I have used <programlisting> content hypenation option in DocBook XSL/FO with my book, and noticed a strange (and serious) problem when the programlisting content is a Unix-like system command line.
DocBook XML:
<programlisting>command -S -longeropt -thisisaverylongprogramoption -optionwitharg "ARGUMENT" FILENAME1 FILENAME2</programlisting>
XSL Customization (similar to the one from DocBook XSL manual):
<xsl:param name="hyphenate.verbatim" select="1"/>
<xsl:attribute-set name="monospace.verbatim.properties" use-attribute-sets="verbatim.properties monospace.properties">
<xsl:attribute name="wrap-option">wrap</xsl:attribute>
<xsl:attribute name="hyphenation-character">»</xsl:attribute>
</xsl:attribute-set>
PDF:
command --S --longeropt --thisisaverylongprogramoption --
optionwitharg -"ARGUMENT" FILENAME1 FILENAME2
You would see that in the PDF output:
The desired hyphenation character ("»" a.k.a. ») is not inserted before the line break.

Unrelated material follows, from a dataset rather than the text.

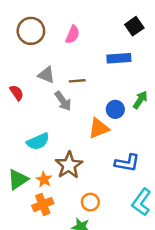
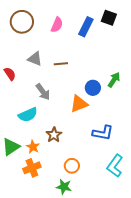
black square: (134, 26) -> (109, 18), turned -35
blue rectangle: (119, 58) -> (86, 27), moved, turned -60
gray arrow: (63, 101) -> (43, 92), moved
brown star: (69, 165) -> (54, 135), size x0.7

There is an extra dash "-" inserted in front of every word that already have dash (or a quote) in front of it.
As the problem appeared in DocBook's <programlisting> tag, this result is highly undesirable as the reader, when following instruction in the formatted book, will mistake the extra "-" as a part of command line, preventing the command from working (or causing system damage).
Test Docbook XML files, generated XSL-FO intermediate, output PDF file, reference HTML rendering, and build output are attached as longprogramlisting.zip. Counterexample with same document structure but different <programlisting> content, rendered with the same configuration (and not affected by this problem) is also provided in the same ZIP file.
I'm not sure whether this is DocBook XSL or Apache FOP's fault; please correct me if this report should be filed against FOP instead.
DocBook XML DTD: 4.2
DocBook XSL: 1.79.1
XSLT Processor: XSLTproc 1.1.28
XSL-FO Processor: Apache FOP 2.1
Runtime: Cygwin 1.7.28 32-bit
System: Microsoft Windows XP Professional SP3
Side note: DocBook XSLT doesn't seem to explicitly specify UTF-8 as XSL-FO encoding when inserting 0xC2 0xAD byte as soft hyphen sequence. FOP doesn't complain about it, though.
This is an issue with FOP, not DocBook XSL. When hyphenate.verbatim is set, the processor parses the text and inserts soft hyphen characters xAD to provide hyphenation points. However, FOP does not handle soft hyphens properly: it displays them. If you examine the FO output, what looks like a double dash is in fact a dash preceded by a soft hyphen. Unfortunately, FOP converts soft hyphens to hard hyphens in the PDF, making them all visible.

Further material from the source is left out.